Augenmerk sollte auf Initialphase liegen

Es lässt sich zusammenfassen: Bei der Weiterentwicklung der deutschen Förderlandschaft für Start-ups geht es nicht um großflächige Anpassungen und auch nicht um den „Nachbau“ des Silicon Valley oder anderer vielgerühmter Hotspots, sondern um punktuelle Verbesserungen.

Ein besonderes Augenmerk sollte dabei auf der Initialphase liegen. Die vielen vorgestellten Beispiele zeigen, dass man das Rad dabei nicht neu erfinden muss – oftmals lässt sich auf erprobte Instrumente aus dem Ausland zurückgreifen.

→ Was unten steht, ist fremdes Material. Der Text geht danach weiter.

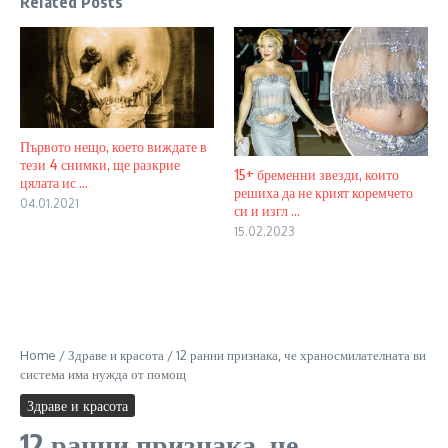
Related Posts
Първото нещо, което виждате в
тези 4 снимки, ще разкрие
15+ бременни звезди, които
цялата ис ...
решиха да не крият коремчето
04.01.2021
си и изгл ...
15.02.2023
Home
/
Здраве и красота
/
12 ранни признака, че храносмилателната ви
система има нужда от помощ
Здраве и красота
12 ранни признака, че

Diesem Beitrag liegt die gemeinsam von der Bertelsmann Stiftung und dem Fraunhofer Institut für System- und Innovationsforschung ISI verfasste Studie „Innovative Start-ups in der Initialphase fördern“ zugrunde. Sie erscheint in der Serie „Innovation for Transformation“. Darin stellen wir Strategien, Politiken und Instrumente vor, die geeignet sind, die Innovationskraft in Deutschland und Europa zu fördern. Zum einen, um technologisch – und damit wirtschaftlich – wettbewerbsfähig zu bleiben. Und zum anderen, um durch Innovation die großen Herausforderungen unserer Zeit zu bewältigen. Hierfür wurden Good-Practice-Beispiele aus 13 Ländern analysiert. Die nächste Folge dieser Serie zeigt abschließend die Hauptansatzpunkte unserer Studien auf und formuliert eine „Zukunftsagenda: Innovation for Transformation“.